*** Begin section ***

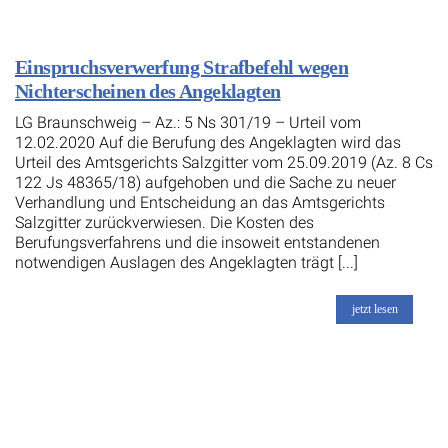
Einspruchsverwerfung Strafbefehl wegen
Nichterscheinen des Angeklagten
LG Braunschweig – Az.: 5 Ns 301/19 – Urteil vom
12.02.2020 Auf die Berufung des Angeklagten wird das
Urteil des Amtsgerichts Salzgitter vom 25.09.2019 (Az. 8 Cs
122 Js 48365/18) aufgehoben und die Sache zu neuer
Verhandlung und Entscheidung an das Amtsgerichts
Salzgitter zurückverwiesen. Die Kosten des
Berufungsverfahrens und die insoweit entstandenen
notwendigen Auslagen des Angeklagten trägt [...]
jetzt lesen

*** End section ***

▶ [Exercise]
Write out the data above exactly as it appears, but without any image.

▶ [Answer to the problem]
Einspruchsverwerfung Strafbefehl wegen
Nichterscheinen des Angeklagten
LG Braunschweig – Az.: 5 Ns 301/19 – Urteil vom
12.02.2020 Auf die Berufung des Angeklagten wird das
Urteil des Amtsgerichts Salzgitter vom 25.09.2019 (Az. 8 Cs
122 Js 48365/18) aufgehoben und die Sache zu neuer
Verhandlung und Entscheidung an das Amtsgerichts
Salzgitter zurückverwiesen. Die Kosten des
Berufungsverfahrens und die insoweit entstandenen
notwendigen Auslagen des Angeklagten trägt [...]
jetzt lesen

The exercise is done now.